Task to carry out: Keep the wording of each record exactly the same when you repeat it, and leave out pictures.
Records to process Start Marker
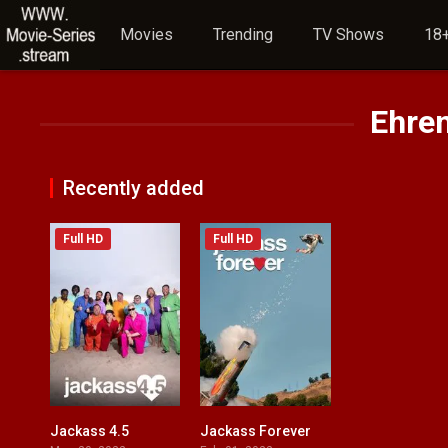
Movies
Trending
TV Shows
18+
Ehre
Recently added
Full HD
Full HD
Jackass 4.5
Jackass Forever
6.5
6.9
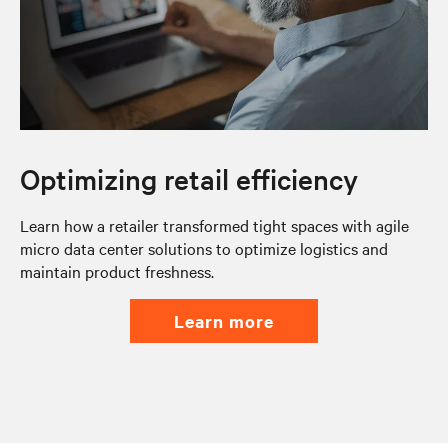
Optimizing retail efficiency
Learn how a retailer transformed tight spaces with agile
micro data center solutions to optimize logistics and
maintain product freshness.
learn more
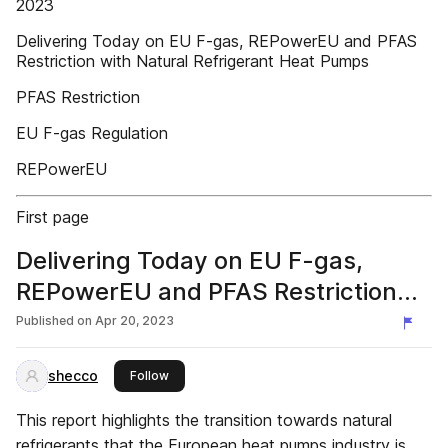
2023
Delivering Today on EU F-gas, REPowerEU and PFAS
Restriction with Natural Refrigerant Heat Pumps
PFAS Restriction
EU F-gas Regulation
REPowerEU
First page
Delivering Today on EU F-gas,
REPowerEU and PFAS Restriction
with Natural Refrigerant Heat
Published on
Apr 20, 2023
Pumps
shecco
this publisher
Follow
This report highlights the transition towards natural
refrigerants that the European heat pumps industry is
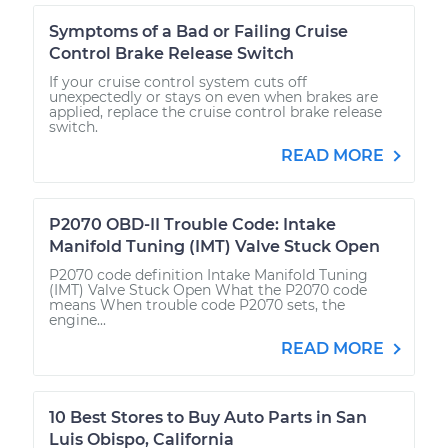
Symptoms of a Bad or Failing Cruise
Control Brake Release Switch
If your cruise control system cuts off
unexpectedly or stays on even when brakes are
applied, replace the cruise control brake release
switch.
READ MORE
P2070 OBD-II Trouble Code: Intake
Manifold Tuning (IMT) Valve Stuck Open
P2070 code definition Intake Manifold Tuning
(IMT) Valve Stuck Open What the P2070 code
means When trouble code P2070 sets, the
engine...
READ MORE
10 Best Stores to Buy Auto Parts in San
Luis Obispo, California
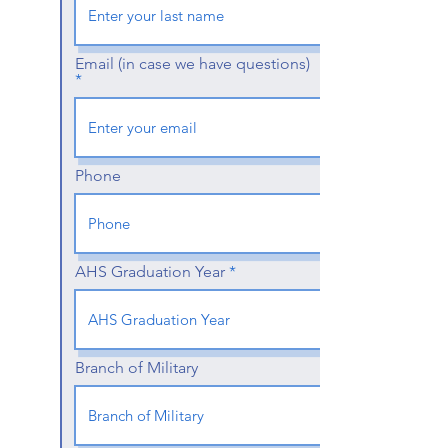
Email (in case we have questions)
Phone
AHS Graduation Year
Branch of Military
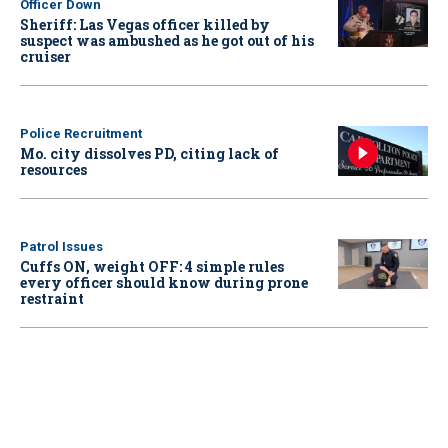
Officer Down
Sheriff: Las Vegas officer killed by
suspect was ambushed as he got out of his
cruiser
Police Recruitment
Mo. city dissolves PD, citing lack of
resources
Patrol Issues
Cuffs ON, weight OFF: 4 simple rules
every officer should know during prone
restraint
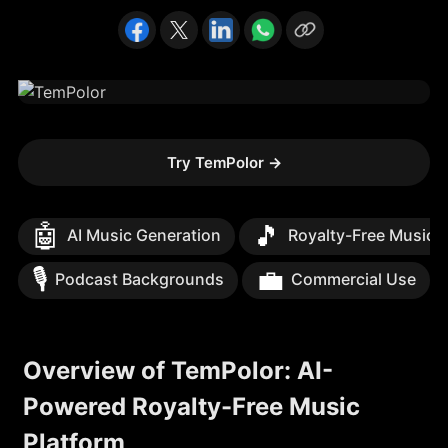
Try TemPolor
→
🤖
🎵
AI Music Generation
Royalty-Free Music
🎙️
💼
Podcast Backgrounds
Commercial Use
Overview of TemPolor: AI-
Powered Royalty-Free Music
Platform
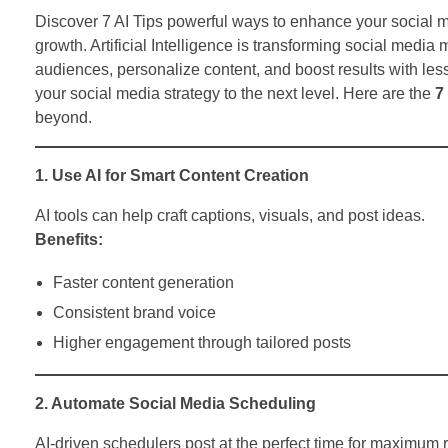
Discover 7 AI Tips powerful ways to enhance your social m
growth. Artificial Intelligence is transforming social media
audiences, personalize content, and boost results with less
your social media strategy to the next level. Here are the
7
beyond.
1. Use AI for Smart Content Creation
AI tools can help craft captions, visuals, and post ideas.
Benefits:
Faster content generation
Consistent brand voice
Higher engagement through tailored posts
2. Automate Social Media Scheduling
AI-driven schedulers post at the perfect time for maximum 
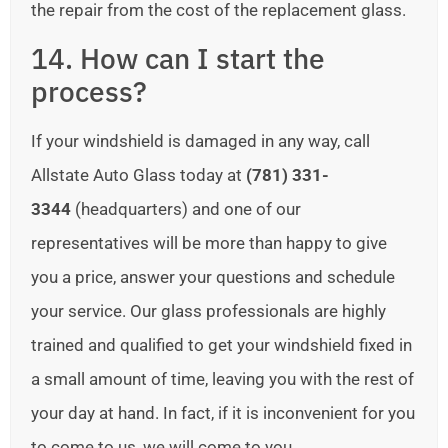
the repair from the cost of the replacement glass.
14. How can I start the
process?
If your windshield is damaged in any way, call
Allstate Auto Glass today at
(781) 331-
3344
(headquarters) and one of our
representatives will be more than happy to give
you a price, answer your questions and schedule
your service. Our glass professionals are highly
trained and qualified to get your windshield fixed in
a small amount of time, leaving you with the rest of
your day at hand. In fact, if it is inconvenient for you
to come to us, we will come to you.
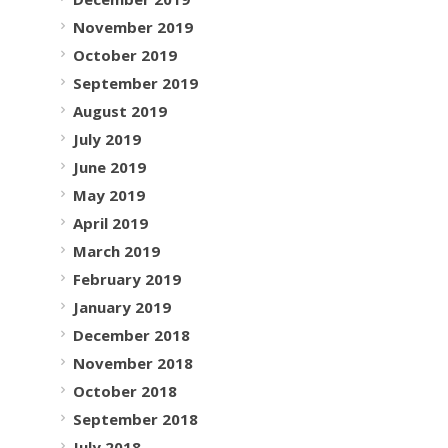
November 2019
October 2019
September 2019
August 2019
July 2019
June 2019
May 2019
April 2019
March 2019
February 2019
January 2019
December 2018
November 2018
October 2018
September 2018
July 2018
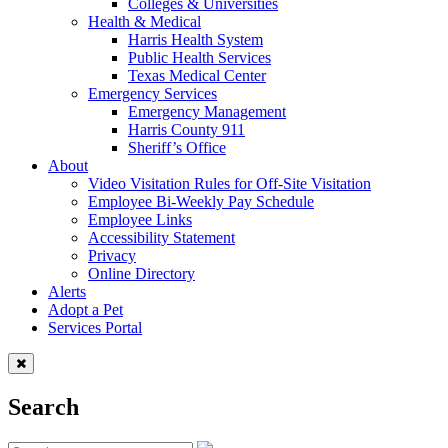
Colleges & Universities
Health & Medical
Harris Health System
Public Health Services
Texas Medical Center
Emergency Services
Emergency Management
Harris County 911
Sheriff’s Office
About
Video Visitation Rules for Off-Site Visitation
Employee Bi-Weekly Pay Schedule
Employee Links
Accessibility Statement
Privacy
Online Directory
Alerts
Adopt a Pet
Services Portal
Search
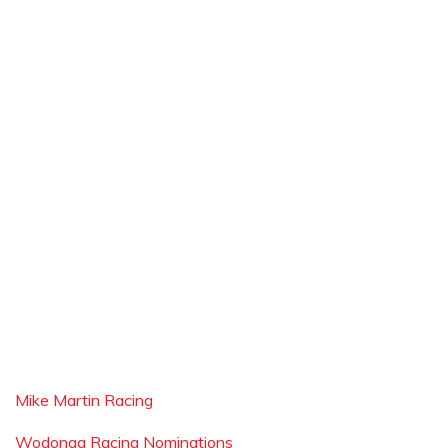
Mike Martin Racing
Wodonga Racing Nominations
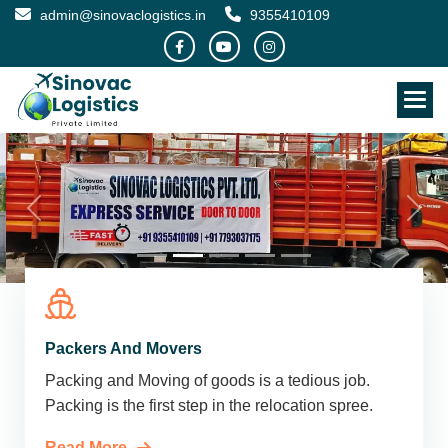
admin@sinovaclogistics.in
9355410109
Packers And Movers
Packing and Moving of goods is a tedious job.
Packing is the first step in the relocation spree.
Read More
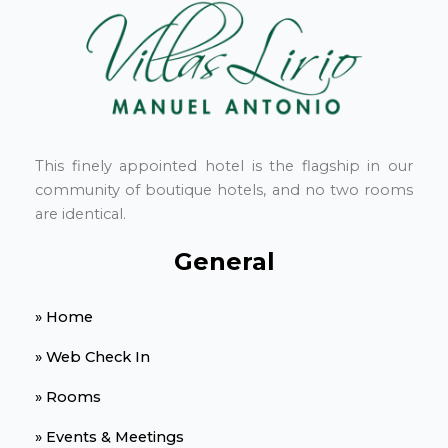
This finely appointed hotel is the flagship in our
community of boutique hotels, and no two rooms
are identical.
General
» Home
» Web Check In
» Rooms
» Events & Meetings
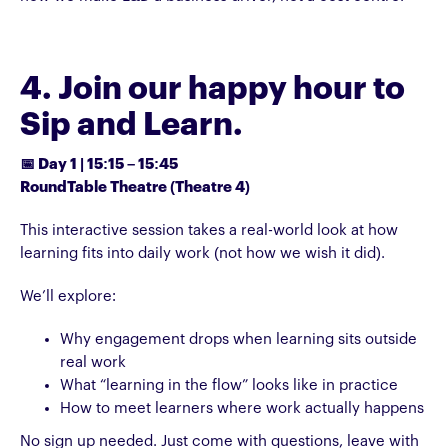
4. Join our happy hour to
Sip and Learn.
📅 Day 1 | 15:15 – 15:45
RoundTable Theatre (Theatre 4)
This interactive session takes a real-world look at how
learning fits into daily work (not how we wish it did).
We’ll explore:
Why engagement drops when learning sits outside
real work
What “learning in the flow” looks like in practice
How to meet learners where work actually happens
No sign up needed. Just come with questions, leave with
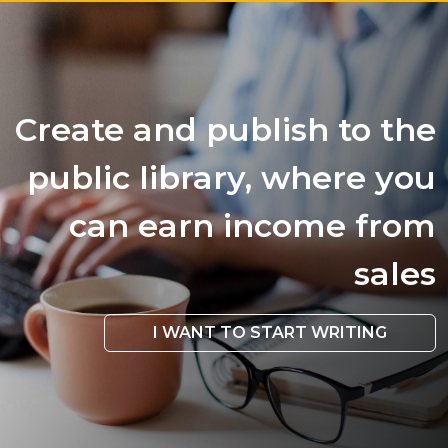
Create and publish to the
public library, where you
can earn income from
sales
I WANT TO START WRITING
Records to process End Marker
Result below:
Movies
Trending
TV Shows
18+
Ehre
Recently added
Full HD
Full HD
Jackass 4.5
Jackass Forever
6.5
6.9
Optimizing retail efficiency
Learn how a retailer transformed tight spaces with agile
micro data center solutions to optimize logistics and
maintain product freshness.
learn more
2023
Delivering Today on EU F-gas, REPowerEU and PFAS
Restriction with Natural Refrigerant Heat Pumps
PFAS Restriction
EU F-gas Regulation
REPowerEU
First page
Delivering Today on EU F-gas,
REPowerEU and PFAS Restriction
with Natural Refrigerant Heat
Published on
Apr 20, 2023
Pumps
shecco
this publisher
Follow
This report highlights the transition towards natural
refrigerants that the European heat pumps industry is
Symptoms of a Bad or Failing Cruise
Control Brake Release Switch
If your cruise control system cuts off
unexpectedly or stays on even when brakes are
applied, replace the cruise control brake release
switch.
READ MORE
P2070 OBD-II Trouble Code: Intake
Manifold Tuning (IMT) Valve Stuck Open
P2070 code definition Intake Manifold Tuning
(IMT) Valve Stuck Open What the P2070 code
means When trouble code P2070 sets, the
engine...
READ MORE
10 Best Stores to Buy Auto Parts in San
Luis Obispo, California
Email (in case we have questions)
Phone
AHS Graduation Year
Branch of Military
Officer Down
Sheriff: Las Vegas officer killed by
suspect was ambushed as he got out of his
cruiser
Police Recruitment
Mo. city dissolves PD, citing lack of
resources
Patrol Issues
Cuffs ON, weight OFF: 4 simple rules
every officer should know during prone
restraint
Try TemPolor
→
🤖
🎵
AI Music Generation
Royalty-Free Music
🎙️
💼
Podcast Backgrounds
Commercial Use
Overview of TemPolor: AI-
Powered Royalty-Free Music
Platform
Discover 7 AI Tips powerful ways to enhance your social m
growth. Artificial Intelligence is transforming social media
audiences, personalize content, and boost results with less
your social media strategy to the next level. Here are the
7
beyond.
1. Use AI for Smart Content Creation
AI tools can help craft captions, visuals, and post ideas.
Benefits:
Faster content generation
Consistent brand voice
Higher engagement through tailored posts
2. Automate Social Media Scheduling
AI-driven schedulers post at the perfect time for maximum 
the repair from the cost of the replacement glass.
14. How can I start the
process?
If your windshield is damaged in any way, call
Allstate Auto Glass today at
(781) 331-
3344
(headquarters) and one of our
representatives will be more than happy to give
you a price, answer your questions and schedule
your service. Our glass professionals are highly
trained and qualified to get your windshield fixed in
a small amount of time, leaving you with the rest of
your day at hand. In fact, if it is inconvenient for you
to come to us, we will come to you.
November 2019
October 2019
September 2019
August 2019
July 2019
June 2019
May 2019
April 2019
March 2019
February 2019
January 2019
December 2018
November 2018
October 2018
September 2018
July 2018
Colleges & Universities
Health & Medical
Harris Health System
Public Health Services
Texas Medical Center
Emergency Services
Emergency Management
Harris County 911
Sheriff’s Office
About
Video Visitation Rules for Off-Site Visitation
Employee Bi-Weekly Pay Schedule
Employee Links
Accessibility Statement
Privacy
Online Directory
Alerts
Adopt a Pet
Services Portal
Search
Mike Martin Racing
Wodonga Racing Nominations
admin@sinovaclogistics.in
9355410109
Packers And Movers
Packing and Moving of goods is a tedious job.
Packing is the first step in the relocation spree.
Read More
This finely appointed hotel is the flagship in our
community of boutique hotels, and no two rooms
are identical.
General
» Home
» Web Check In
» Rooms
» Events & Meetings
4. Join our happy hour to
Sip and Learn.
📅 Day 1 | 15:15 – 15:45
RoundTable Theatre (Theatre 4)
This interactive session takes a real-world look at how
learning fits into daily work (not how we wish it did).
We’ll explore:
Why engagement drops when learning sits outside
real work
What “learning in the flow” looks like in practice
How to meet learners where work actually happens
No sign up needed. Just come with questions, leave with
Create and publish to the
public library, where you
can earn income from
sales
I WANT TO START WRITING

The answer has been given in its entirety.